In this moment, Zizek stumbles onto a point of approximate agreement with cultural critic Steven Shaviro, who has similarly, though more rigorously, questioned whether an aesthetic of transgression is really subversive in the neoliberal era. When the individual becomes always and everywhere homo oeconomicus, and when the dictates of the market begin to subsume every sphere of human activity, does an aesthetic and moral attack against bourgeois propriety still have any force? Shaviro gives an emphatic no:
"Neoliberalism has no problem with excess. Far from being subversive, transgression today is entirely normative. ... Every supposedly 'transgressive' act or representation expands the field of capital investment."
This juncture provides us with an opportune moment to reverse our vantage point and situate ourselves in the position of the businessman, the capitalist. How does he regard the subversive painter, the social critic? The minor brouhaha that met its debut aside, we can see how artwork like "Piss Christ" might fall beneath this category of pseudo-transgression: art that purports to attack bourgeois decency, but is ultimately appropriated for bourgeois purposes, namely, capital investment. (Parenthetically, we might recall that the outrage over "Piss Christ" was mainly economic; the conservative argument against Serrano's piece was not that it should not have been made, but that it should not have received public funding. And this is an argument that today, one often hears directed not just at transgressive art, but at art in general.)
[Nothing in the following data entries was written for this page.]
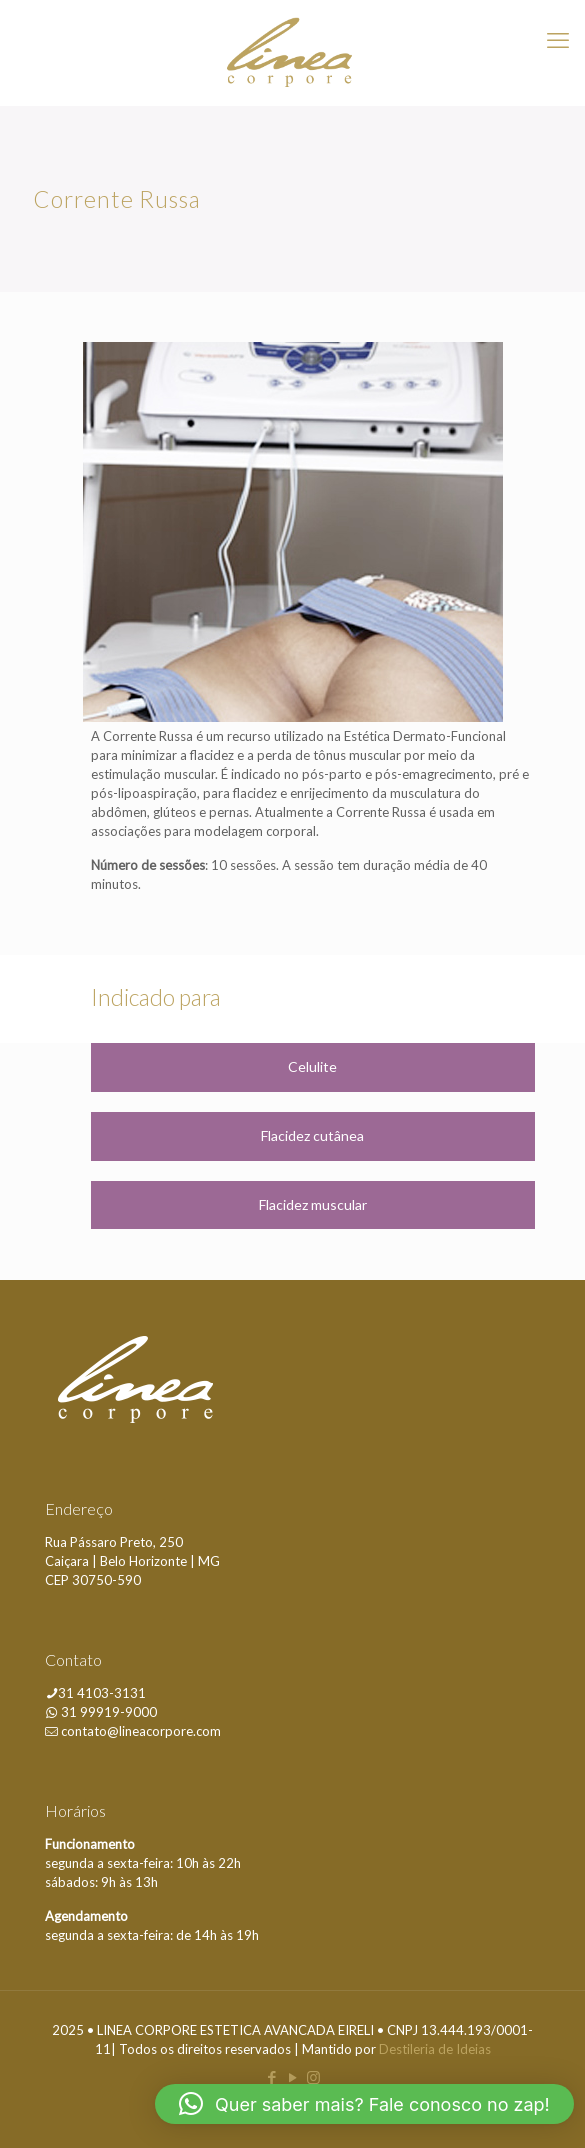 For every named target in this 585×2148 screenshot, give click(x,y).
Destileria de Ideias (435, 2049)
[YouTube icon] (292, 2077)
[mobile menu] (558, 40)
The point here is that moral and physical excess, if aestheticized and subsequently marketed, can easily be accommodated in a culture whose wellspring is capitalist excess on an unprecedented global scale. But, and here's the truly relevant bit for my purposes here, what about ideological excess? If excess itself is no longer subversive, can ideological excess, that is, subversion itself be aestheticized and converted into a profit opportunity?
If the case of Slavoj Zizek, Superstar is any indication, then yes. What strikes me in much of Zizek's work is how easily many of his pithiest critiques can be turned back onto him, the celebrity-scholar, as an object of analysis. For instance, Zizek is fond of remarking that the communist planners in China are today the most ruthless capitalists. Meanwhile, Zizek, the communist intellectual, is one of the most relentless careerists. Zizek is also fond of explicating the ideological implications of, say, coffee without caffeine, or soda without sugar: the transgressive object is rendered benign via the extraction of its pathological element. Meanwhile, Zizek's aestheticized ultra-leftism follows just such a pattern. He is a self-styled communist who defends revolutionary terror, but without ascribing traditional historical agency to the proletariat or calling for a revolution himself. He is thus a Marxist, but without the ostensibly pathological component that makes Marxism an actual threat to the established order.
Truly in keeping with the anesthetizing aestheticization of transgression under the conditions of neoliberalism, Zizek is dubbed the "most dangerous philosopher in the West" precisely because he is not dangerous. He is akin to the court jester who mocks the king and gladly accepts payment for the privilege, or, alternatively, the painter who unashamedly sells the businessman an insulting caricature, ultimately to the businessman's delight.